- [TASK DETAILS]: With the pictures omitted, print exactly the lines below, from the one containing "that the material" through the one containing "September 23, 2021", and nothing else.

- [DATA FOR THIS EXERCISE]:

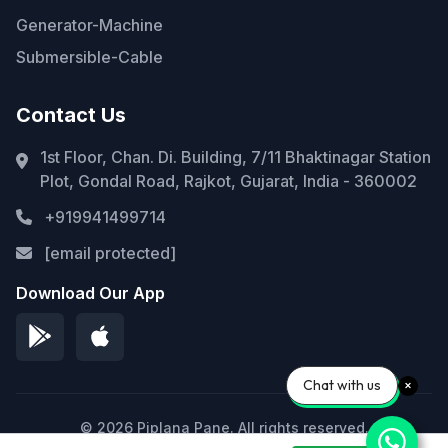
Generator-Machine
Submersible-Cable
Contact Us
1st Floor, Chan. Di. Building, 7/11 Bhaktinagar Station
Plot, Gondal Road, Rajkot, Gujarat, India - 360002
+919941499714
[email protected]
Download Our App
Chat with us
© 2026 Piplana Pane. All rights reserved.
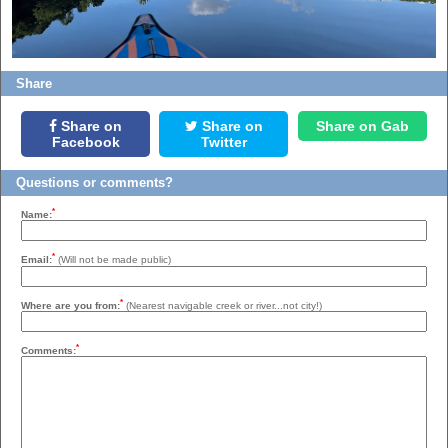
Share
Share on
Share on
Share on Gab
Facebook
Twitter
Questions or comments?
*
Name:
*
Email:
(Will not be made public)
*
Where are you from:
(Nearest navigable creek or river...not city!)
*
Comments:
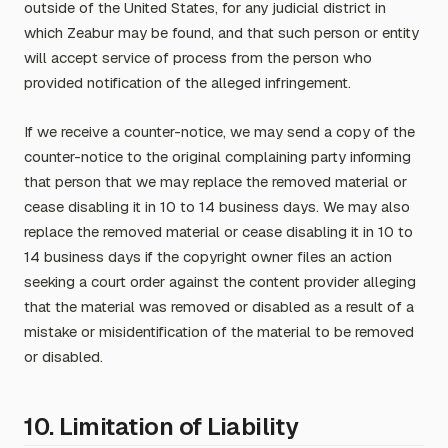
outside of the United States, for any judicial district in
which Zeabur may be found, and that such person or entity
will accept service of process from the person who
provided notification of the alleged infringement.
If we receive a counter-notice, we may send a copy of the
counter-notice to the original complaining party informing
that person that we may replace the removed material or
cease disabling it in 10 to 14 business days. We may also
replace the removed material or cease disabling it in 10 to
14 business days if the copyright owner files an action
seeking a court order against the content provider alleging
that the material was removed or disabled as a result of a
mistake or misidentification of the material to be removed
or disabled.
10. Limitation of Liability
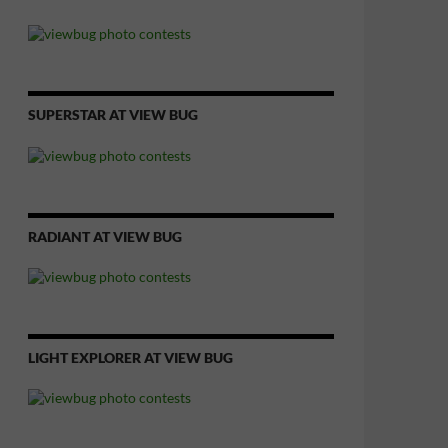
SUPERSTAR AT VIEW BUG
RADIANT AT VIEW BUG
LIGHT EXPLORER AT VIEW BUG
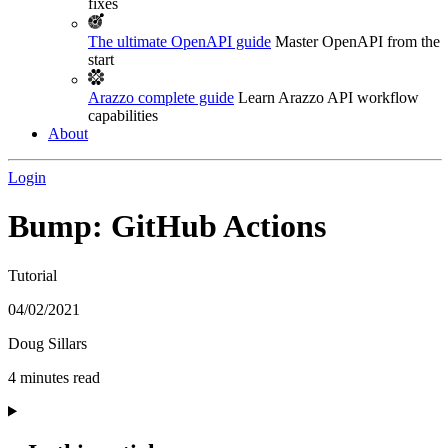
fixes
The ultimate OpenAPI guide
Master OpenAPI from the
start
Arazzo complete guide
Learn Arazzo API workflow
capabilities
About
Login
Bump: GitHub Actions
Tutorial
04/02/2021
Doug Sillars
4 minutes read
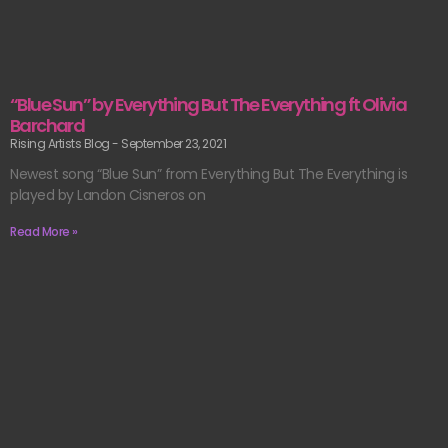
“Blue Sun” by Everything But The Everything ft Olivia
Barchard
Rising Artists Blog
September 23, 2021
Newest song “Blue Sun” from Everything But The Everything is
played by Landon Cisneros on
Read More »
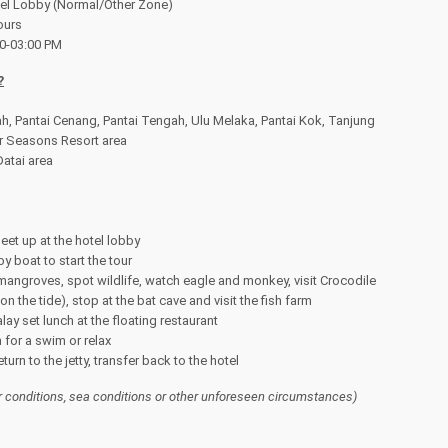
otel Lobby (Normal/Other Zone)
ours
00-03:00 PM
?
h, Pantai Cenang, Pantai Tengah, Ulu Melaka, Pantai Kok, Tanjung
r Seasons Resort area
atai area
et up at the hotel lobby
y boat to start the tour
 mangroves, spot wildlife, watch eagle and monkey, visit Crocodile
 the tide), stop at the bat cave and visit the fish farm
ay set lunch at the floating restaurant
 for a swim or relax
urn to the jetty, transfer back to the hotel
r conditions, sea conditions or other unforeseen circumstances)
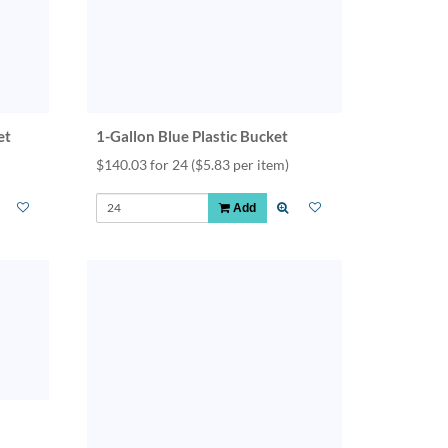
et
1-Gallon Blue Plastic Bucket
$140.03 for 24
($5.83 per item)
Add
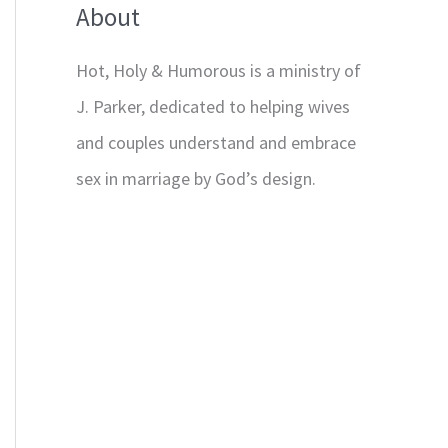
About
Hot, Holy & Humorous is a ministry of
J. Parker, dedicated to helping wives
and couples understand and embrace
sex in marriage by God’s design.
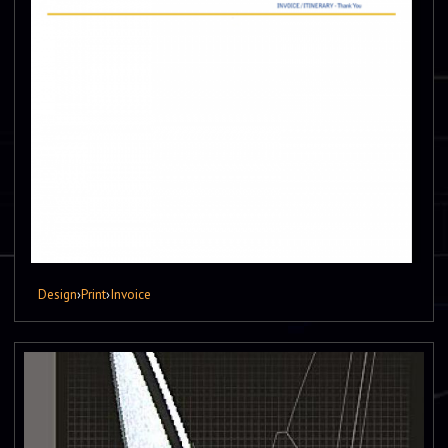
Design
›
Print
›
Invoice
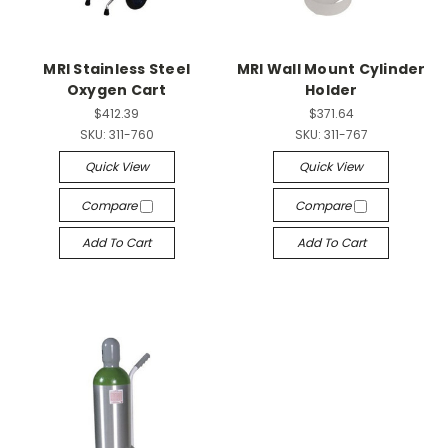
MRI Stainless Steel
MRI Wall Mount Cylinder
Oxygen Cart
Holder
$412.39
$371.64
SKU:
311-760
SKU:
311-767
Quick View
Quick View
Compare
Compare
Add To Cart
Add To Cart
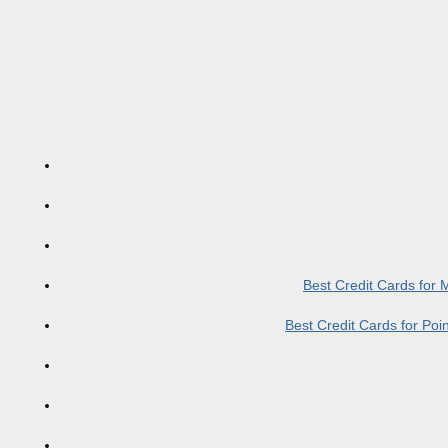
Best Credit Cards for
Best Credit Cards for Po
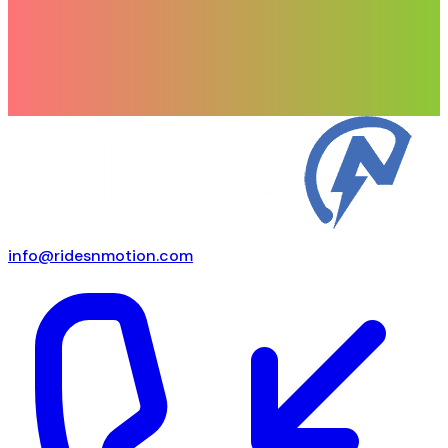
info@ridesnmotion.com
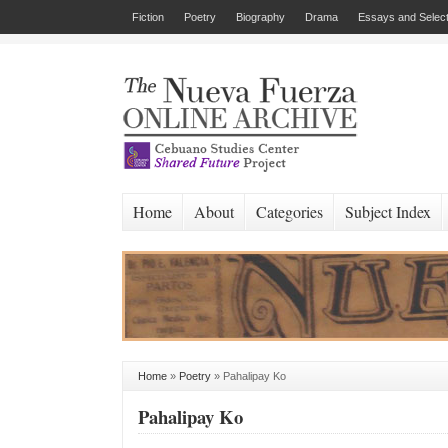
Fiction
Poetry
Biography
Drama
Essays and Select
Home
About
Categories
Subject Index
Home
»
Poetry
»
Pahalipay Ko
Pahalipay Ko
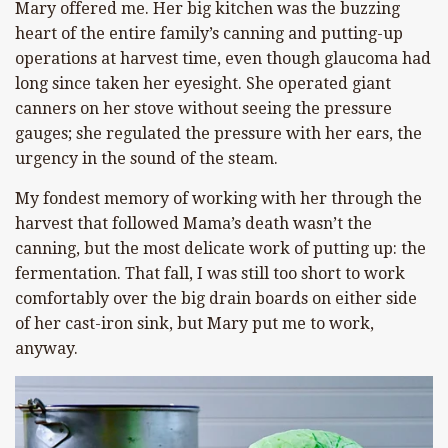
Mary offered me. Her big kitchen was the buzzing
heart of the entire family’s canning and putting-up
operations at harvest time, even though glaucoma had
long since taken her eyesight. She operated giant
canners on her stove without seeing the pressure
gauges; she regulated the pressure with her ears, the
urgency in the sound of the steam.
My fondest memory of working with her through the
harvest that followed Mama’s death wasn’t the
canning, but the most delicate work of putting up: the
fermentation. That fall, I was still too short to work
comfortably over the big drain boards on either side
of her cast-iron sink, but Mary put me to work,
anyway.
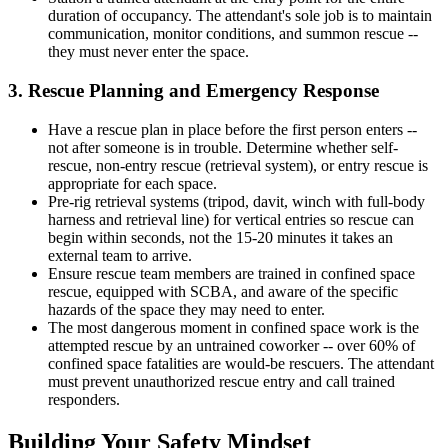
duration of occupancy. The attendant's sole job is to maintain
communication, monitor conditions, and summon rescue --
they must never enter the space.
3. Rescue Planning and Emergency Response
Have a rescue plan in place before the first person enters --
not after someone is in trouble. Determine whether self-
rescue, non-entry rescue (retrieval system), or entry rescue is
appropriate for each space.
Pre-rig retrieval systems (tripod, davit, winch with full-body
harness and retrieval line) for vertical entries so rescue can
begin within seconds, not the 15-20 minutes it takes an
external team to arrive.
Ensure rescue team members are trained in confined space
rescue, equipped with SCBA, and aware of the specific
hazards of the space they may need to enter.
The most dangerous moment in confined space work is the
attempted rescue by an untrained coworker -- over 60% of
confined space fatalities are would-be rescuers. The attendant
must prevent unauthorized rescue entry and call trained
responders.
Building Your Safety Mindset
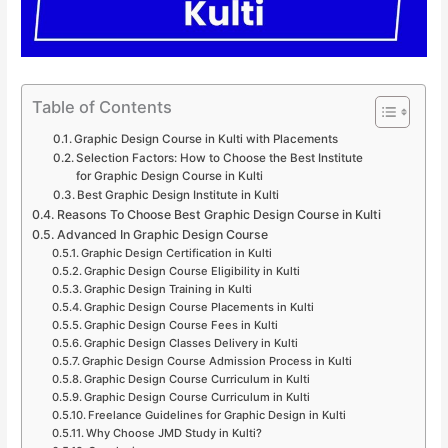
Table of Contents
Graphic Design Course in Kulti with Placements
Selection Factors: How to Choose the Best Institute
for Graphic Design Course in Kulti
Best Graphic Design Institute in Kulti
Reasons To Choose Best Graphic Design Course in Kulti
Advanced In Graphic Design Course
Graphic Design Certification in Kulti
Graphic Design Course Eligibility in Kulti
Graphic Design Training in Kulti
Graphic Design Course Placements in Kulti
Graphic Design Course Fees in Kulti
Graphic Design Classes Delivery in Kulti
Graphic Design Course Admission Process in Kulti
Graphic Design Course Curriculum in Kulti
Graphic Design Course Curriculum in Kulti
Freelance Guidelines for Graphic Design in Kulti
Why Choose JMD Study in Kulti?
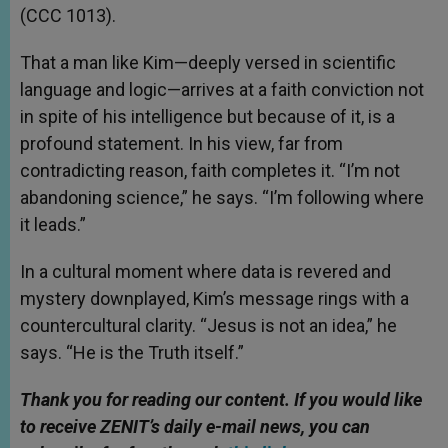
(CCC 1013).
That a man like Kim—deeply versed in scientific
language and logic—arrives at a faith conviction not
in spite of his intelligence but because of it, is a
profound statement. In his view, far from
contradicting reason, faith completes it. “I’m not
abandoning science,” he says. “I’m following where
it leads.”
In a cultural moment where data is revered and
mystery downplayed, Kim’s message rings with a
countercultural clarity. “Jesus is not an idea,” he
says. “He is the Truth itself.”
Thank you for reading our content. If you would like
to receive ZENIT’s daily e-mail news, you can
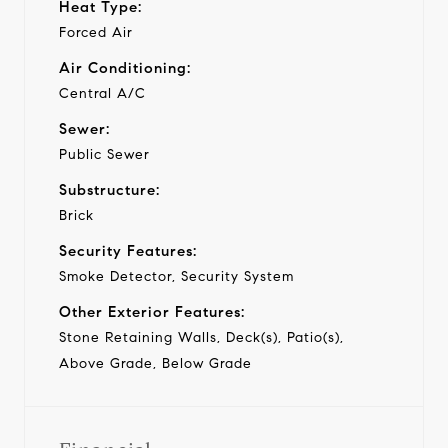
Heat Type:
Forced Air
Air Conditioning:
Central A/C
Sewer:
Public Sewer
Substructure:
Brick
Security Features:
Smoke Detector, Security System
Other Exterior Features:
Stone Retaining Walls, Deck(s), Patio(s),
Above Grade, Below Grade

- [RESPONSE AREA]:
that the material was removed or disabled as a result of a
mistake or misidentification of the material to be removed
or disabled.
10. Limitation of Liability
SUPERSTAR AT VIEW BUG
RADIANT AT VIEW BUG
LIGHT EXPLORER AT VIEW BUG
fixes
The ultimate OpenAPI guide
Master OpenAPI from the
start
Arazzo complete guide
Learn Arazzo API workflow
capabilities
About
Login
Bump: GitHub Actions
Tutorial
04/02/2021
Doug Sillars
4 minutes read
“Blue Sun” by Everything But The Everything ft Olivia
Barchard
Rising Artists Blog
September 23, 2021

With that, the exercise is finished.